On Monday, Jan. 25, the Ohio Tax Credit Authority approved a 15-year job creation tax credit for the Cleveland Clinic Foundation — an unusual move because the board typically focuses on corporate expansions, not deals involving nonprofits or institutions.

The 2.58% credit, tied to new payroll, will support “non-clinical” jobs paying an average of $100,000 a year, Matt Deptola, a senior project manager with statewide economic development corporation JobsOhio, told the board. The project also will involve an anticipated $300 million investment in building construction and equipment, he said during the public meeting.

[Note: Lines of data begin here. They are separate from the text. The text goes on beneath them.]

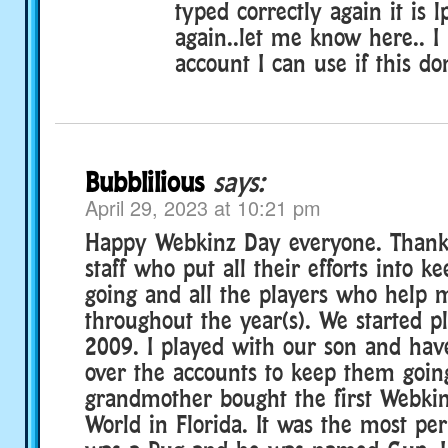
typed correctly again it is 
again..let me know here.. I
account I can use if this do
Bubblilious
says:
April 29, 2023 at 10:21 pm
Happy Webkinz Day everyone. Thank 
staff who put all their efforts into 
going and all the players who help 
throughout the year(s). We started p
2009. I played with our son and hav
over the accounts to keep them goin
grandmother bought the first Webkin
World in Florida. It was the most perf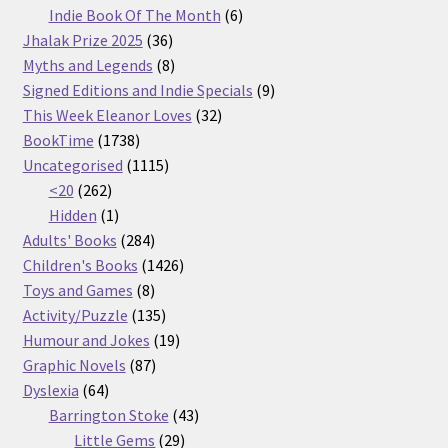
products
6
Indie Book Of The Month
6
36
products
Jhalak Prize 2025
36
products
8
Myths and Legends
8
products
9
Signed Editions and Indie Specials
9
32
products
This Week Eleanor Loves
32
1738
products
BookTime
1738
products
1115
Uncategorised
1115
262
products
<20
262
products
1
Hidden
1
product
284
Adults' Books
284
products
1426
Children's Books
1426
8
products
Toys and Games
8
products
135
Activity/Puzzle
135
products
19
Humour and Jokes
19
87
products
Graphic Novels
87
64
products
Dyslexia
64
products
43
Barrington Stoke
43
29
products
Little Gems
29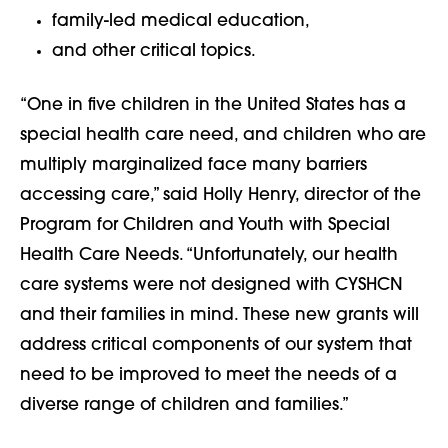
family-led medical education,
and other critical topics.
“One in five children in the United States has a
special health care need, and children who are
multiply marginalized face many barriers
accessing care,” said Holly Henry, director of the
Program for Children and Youth with Special
Health Care Needs. “Unfortunately, our health
care systems were not designed with CYSHCN
and their families in mind. These new grants will
address critical components of our system that
need to be improved to meet the needs of a
diverse range of children and families.”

The tax credit is worth an estimated $35 million, though the ultimate value will depend on the number of jobs and the amount of payroll the Clinic creates, a spokeswoman for the Ohio Development Services Agency wrote in an email. A follow-up news release from the state mentioned the pathogen research center but did not offer any specifics about the project.

The authority’s vote came as state officials were preparing to announce the creation of the Cleveland Innovation District. A media advisory from Gov. Mike DeWine’s office described the announcement as “a unique partnership and investment to drive innovation and job creation in Ohio.”

The advisory was short on details but included a long list of participants in a virtual event, set for 2 p.m. Monday. DeWine and Lt. Gov. Jon Husted will be joined by the heads of JobsOhio and the Ohio Development Services Agency; the CEOs of the Clinic, University Hospitals and the MetroHealth System; the leaders of Case Western Reserve University and Cleveland State University; Cleveland Mayor Frank Jackson; and a trio of state legislators.

A Clinic spokeswoman deferred any comment on the state tax credit award until Monday afternoon.

Last year, JobsOhio and the state unveiled the Cincinnati Innovation District, which they described as a “blueprint” for the state. That partnership, focused on talent growth and business attraction, involves the University of Cincinnati and Cincinnati Children’s Hospital Medical Center.

JobsOhio committed to investing up to $100 million in the Cincinnati project, pairing that money with investments by the anchor institutions. The partners aim to spur the creation of 20,000 jobs and $3 billion in annual economic impact, including $2 billion worth of research and real estate development over a decade.

In a March 2020 announcement, the Cincinnati partners said they expected the district to attract substantial investment in mixed-use buildings, housing offices, labs, retail, housing and nightlife.

An earlier version of this story incorrectly stated that the state job creation tax credit for the Cleveland Clinic carries a five-year term. The credit will run for 15 years.